El poeta de las Scilly es Roben Maybee, que vivió entre 1810 y 1891, analfabeto y narrador oral de costumbres antiguas, guerras y tormentas, cantor de baladas impregnadas de épica confidencia con el mar, la muerte y el Padre Eterno. La voz poética más conocida hoy es la de Mary Wilson, esposa de Harold Wilson, el ex primer ministro laborista que vive en las Scilly. Sus poesías cantan el azul y el cárdeno del mar, las iglesias entre el oro de los narcisos y el sonido de la resaca; hacen de ella una figura ideal de poeta oficial de la tierra nativa, casi titular de ese «puesto de poeta ciudadano» que Thomas Mann le envidiaba, con ironía y nostalgia, al viejo y pulido Emmanuel Geibel, cuya estatua adorna el jardín de Lübeck. Toda esta literatura está escrita, obviamente, en inglés. A diferencia de otras lenguas célticas, el cornish casi ha desaparecido pese a las recientes tentativas lingüísticas y literarias de revitalizarlo. Nos podemos consolar con fragmentos de autos sacramentales medievales, en los cuales Dios habla en cornish y el diablo en inglés.
En las Scilly, como en todo Cornualles, se encuentran vestigios antiguos del tiempo de los druidas, grandes peñas que señalan tumbas y cámaras funerarias, megalitos enigmáticos, misteriosos signos de los albores de la civilización… Las Merry Maids, en los aledaños de Penzance, en Cornualles, son un círculo de diecinueve grandes piedras, tal vez una antigua área destinada a los sacrificios o quién sabe a qué otra cosa, donde todos los años tiene lugar el Gorsedd, la reunión de los bardos que intentan reavivar la memoria del legado celta. Entre estas piedras se siente de firme el respeto por el oscuro pasado desvanecido, por los antepasados que son siempre antepasados que la humanidad y la civilización tienen en común. Pero esta reverencia, este sentido del misterio atañen a la sencillez de la vida que transcurre y desaparece, a las piedras, a las vacas que pastan mansas entre ellas con su secreto de la vida animal.

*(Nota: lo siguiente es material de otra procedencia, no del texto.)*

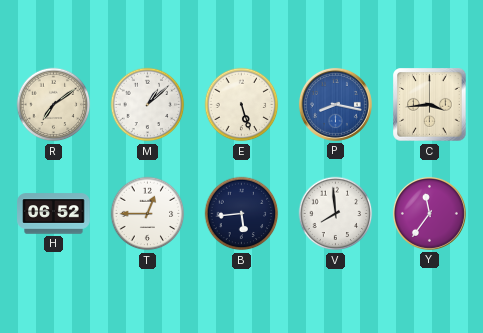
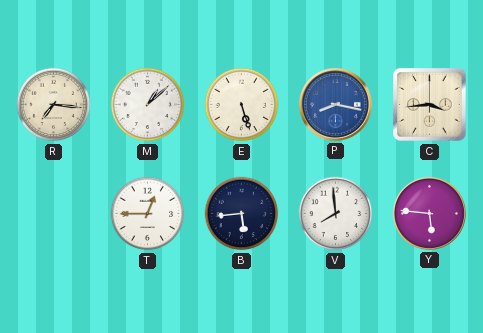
R: 7:09 -> 7:16
H: 06:52 -> none
Y: 11:36 -> 5:46
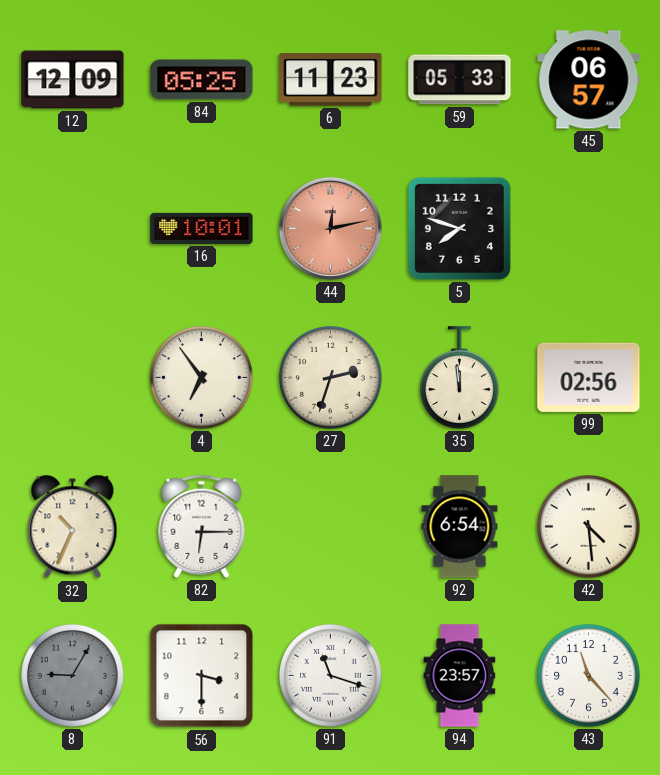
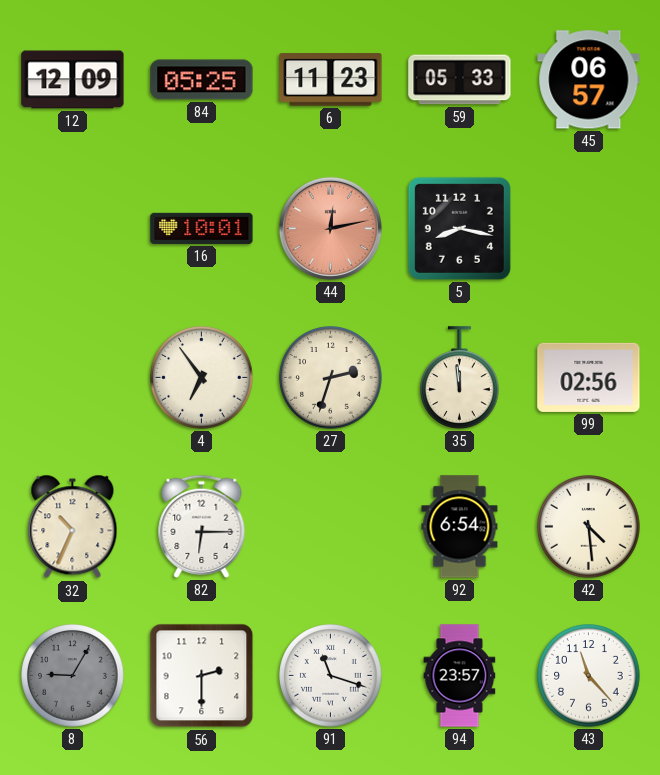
5: 7:48 -> 8:17
56: 3:30 -> 2:30
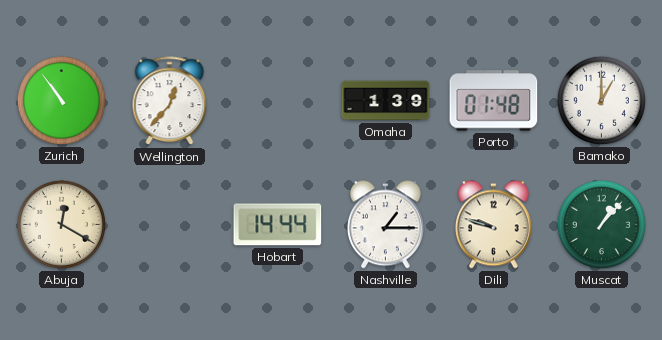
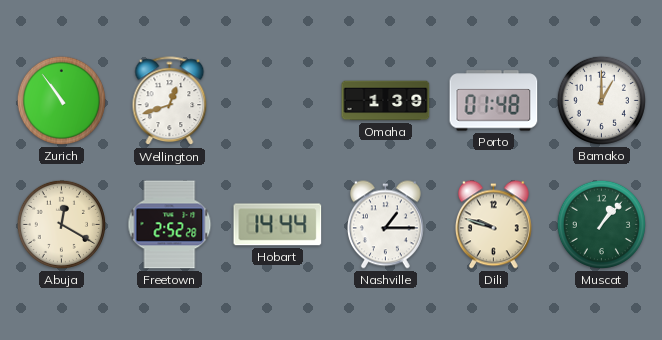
Wellington: 12:37 -> 12:42
Freetown: none -> 2:52
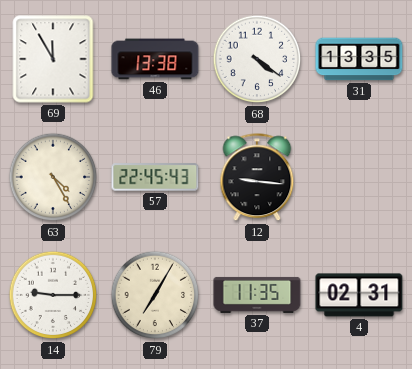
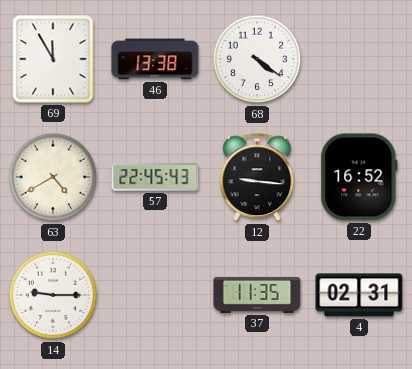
31: 13:35 -> none
63: 4:25 -> 4:40
22: none -> 16:52
79: 7:05 -> none
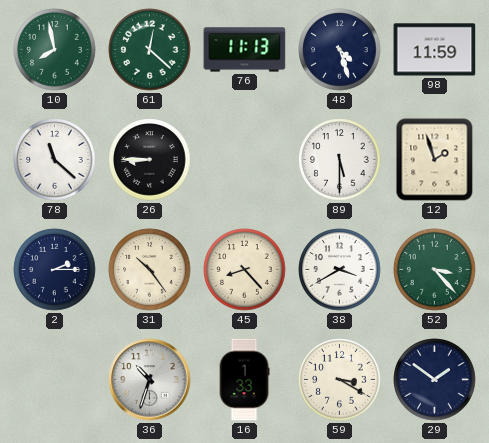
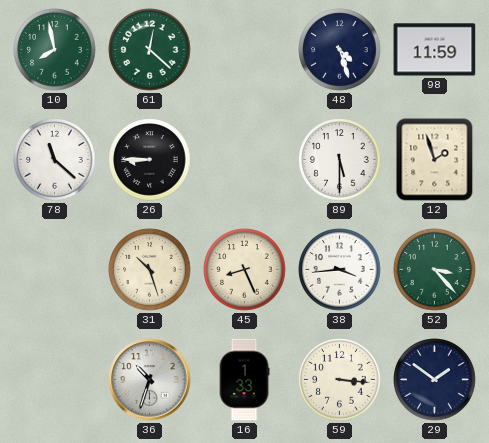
76: 11:13 -> none
2: 2:15 -> none
31: 10:24 -> 10:27
45: 8:23 -> 8:26
38: 3:40 -> 3:44
59: 3:20 -> 3:16
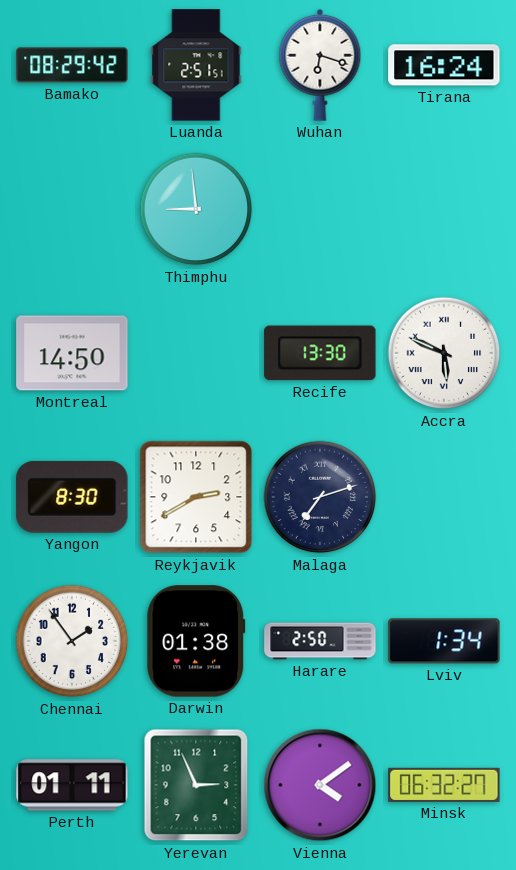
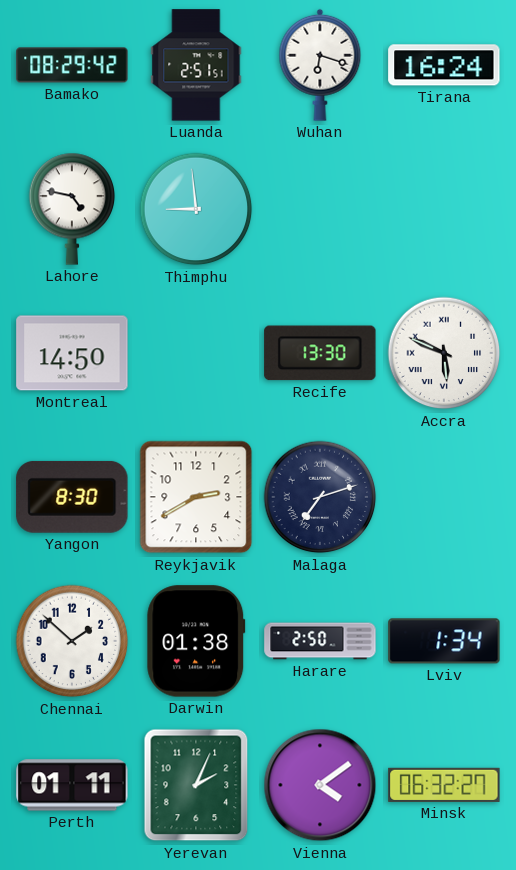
Lahore: none -> 4:47
Chennai: 1:54 -> 1:52
Yerevan: 2:56 -> 2:04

Podemos y debemos sentir pietas por los druidas y, desde luego, más aún por sus víctimas rituales, pues eran pobres diablas como nosotros y sin duda estaban peor que nosotros. La moda de la tradición celta se vulgariza sin embargo a veces en el esoterismo iniciático, en un neopaganismo postizo, en la regodeada superstición. Ese culto de lo arcano, de la magia y de los orígenes es siempre una chabacanada sofisticada, como toda coquetería irracionalista. Cuán más profundo que cualquier rito sibilino es el viejo adagio cornish sobre las tres cosas más bellas del mundo: «Una mujer con un niño, un barco con las velas desplegadas y un campo de trigo que ondea con el viento».